PDF Version for folks who want to try out the code-chunks.
How Alison Hill teaches R Markdown
If you haven’t read it already make sure to read Dr. Alison Hill’s fantastic blogpost:How I teach R Markdown
Alison is a RMarkdown superstar on the RStudio Education team. Her blogpost covers her guide on her well-informed approach for teaching R Markdown.
She has taught:
- College students as a professor across a semester
- In person professional learners at RStudio::conf in 1-2 day workshops
- Digital Learners in Pharma/Finance/etc via shorter online workshops
To summarize her post:
-
Make it. Make it again. - Show how knitting works throughout the process.
-
Make it pretty - Engage your learners with visuals, tables, etc - motivation is key!
-
Make it snappy - Get a shareable link the first 20 min (usually via Netlify Drop).
-
Make it real - “Teach folks what they need to know to actually use the tool productively in real life.”
- Make it easy - “People will only keep using R Markdown if they see it making their life easier. So show them how. For example, the RStudio IDE has some very nice built-in features that make it much easier to be an R Markdown user.”
Again - GO READ her blogpost for additional links and guides she links to.
My blogpost below is meant to be a sister article to hers, framed with a similar approach we use in Customer Success but different in that we’re not doing as much long-form education. Alison’s approach is well-informed and very useful in the context of direct teaching activity, which is why I wanted to share it as well!

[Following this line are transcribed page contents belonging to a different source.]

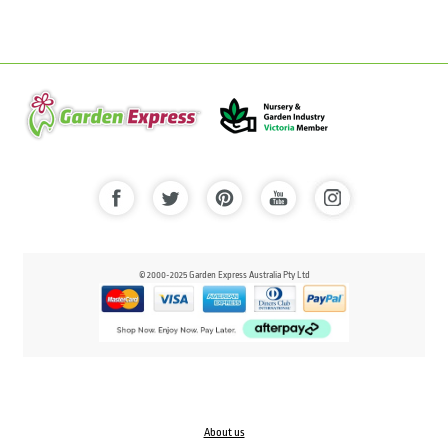
© 2000-2025 Garden Express Australia Pty Ltd
About us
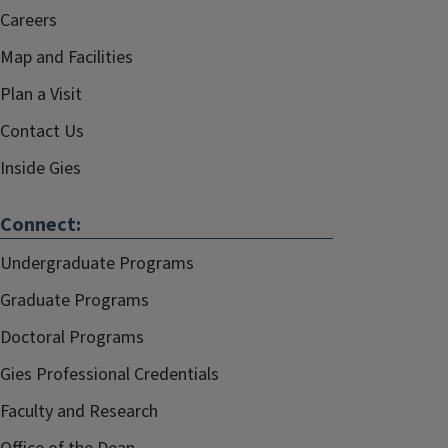
Careers
Map and Facilities
Plan a Visit
Contact Us
Inside Gies
Connect:
Undergraduate Programs
Graduate Programs
Doctoral Programs
Gies Professional Credentials
Faculty and Research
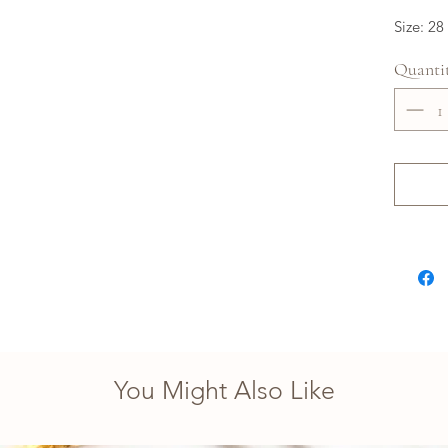
Size: 28
Quanti
You Might Also Like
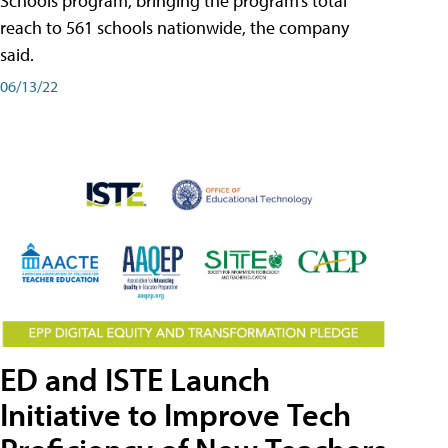
Schools program, bringing the program’s total
reach to 561 schools nationwide, the company
said.
06/13/22
ED and ISTE Launch
Initiative to Improve Tech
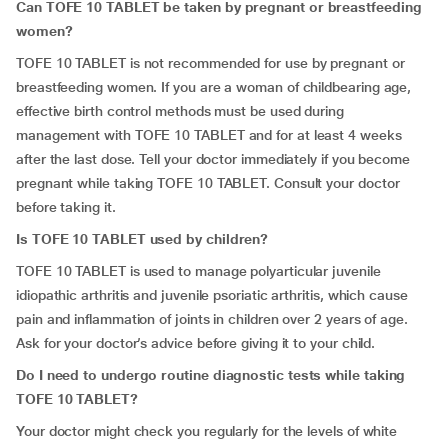
Can TOFE 10 TABLET be taken by pregnant or breastfeeding
women?
TOFE 10 TABLET is not recommended for use by pregnant or
breastfeeding women. If you are a woman of childbearing age,
effective birth control methods must be used during
management with TOFE 10 TABLET and for at least 4 weeks
after the last dose. Tell your doctor immediately if you become
pregnant while taking TOFE 10 TABLET. Consult your doctor
before taking it.
Is TOFE 10 TABLET used by children?
TOFE 10 TABLET is used to manage polyarticular juvenile
idiopathic arthritis and juvenile psoriatic arthritis, which cause
pain and inflammation of joints in children over 2 years of age.
Ask for your doctor’s advice before giving it to your child.
Do I need to undergo routine diagnostic tests while taking
TOFE 10 TABLET?
Your doctor might check you regularly for the levels of white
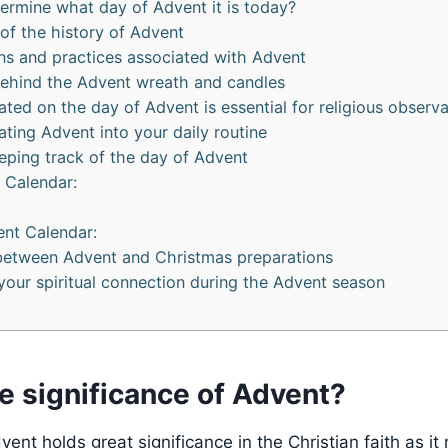
rmine what day of Advent it is today?
 of the history of Advent
ions and practices associated with Advent
ehind the Advent wreath and candles
ted on the day of Advent is essential for religious observ
ating Advent into your daily routine
eping track of the day of Advent
 Calendar:
ent Calendar:
between Advent and Christmas preparations
our spiritual connection during the Advent season
e significance of Advent?
ent holds great significance in the Christian faith as it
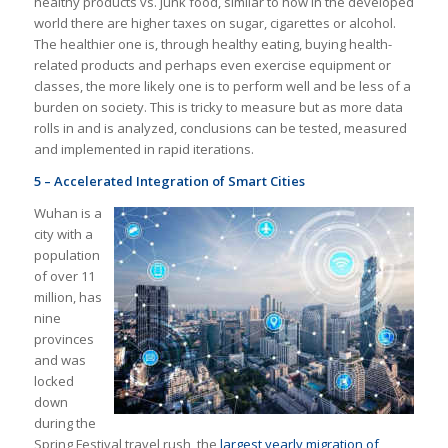
healthy products vs. junk food, similar to how in the developed
world there are higher taxes on sugar, cigarettes or alcohol.
The healthier one is, through healthy eating, buying health-
related products and perhaps even exercise equipment or
classes, the more likely one is to perform well and be less of a
burden on society. This is tricky to measure but as more data
rolls in and is analyzed, conclusions can be tested, measured
and implemented in rapid iterations.
5 – Accelerated Integration of Smart Cities
Wuhan is a
city with a
population
of over 11
million, has
nine
provinces
and was
locked
down
during the
Spring Festival travel rush, the
largest yearly migration of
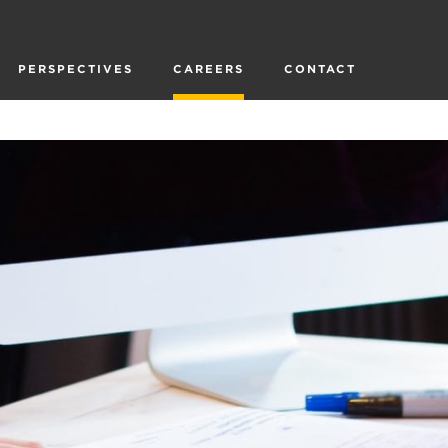
PERSPECTIVES
CAREERS
CONTACT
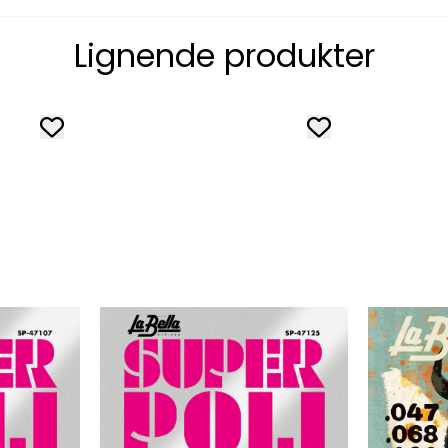
Lignende produkter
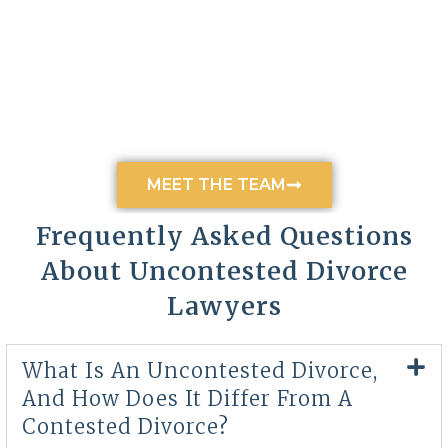
MEET THE TEAM
Frequently Asked Questions
About Uncontested Divorce
Lawyers
What Is An Uncontested Divorce,
And How Does It Differ From A
Contested Divorce?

R Markdown for Literate Programming
Goal: Capture code, text/comments, and output in a single document
This is the most common use of R Markdown, and is often how it is taught in University coursework. R Markdown is a tool for Literate Programming, and in summary is:
A programming paradigm introduced by Donald Knuth in which a computer program is given an explanation of its logic in a natural language, such as English, interspersed with snippets of macros and traditional source code, from which compilable source code can be generated.
Not just for R
R Markdown obviously has rich support for R-based code and data products, but did you know it also supports:
- Native Python
or calling Python
from R via reticulate
- SQL
- Blog post by Irene Steves
- CSS or JavaScript
for all sorts of customization
- As well as Bash, Rcpp, Stan, and other formats
- All together there are 52(!) possible language engines coming from knitr
MVP of Reproducibility
Whether you talk about Minimum Viable Product or Most Valuable Player, it works! Since R Markdown is a form of Literate Programming, you can write all of your comments, notes, and execute your code within it.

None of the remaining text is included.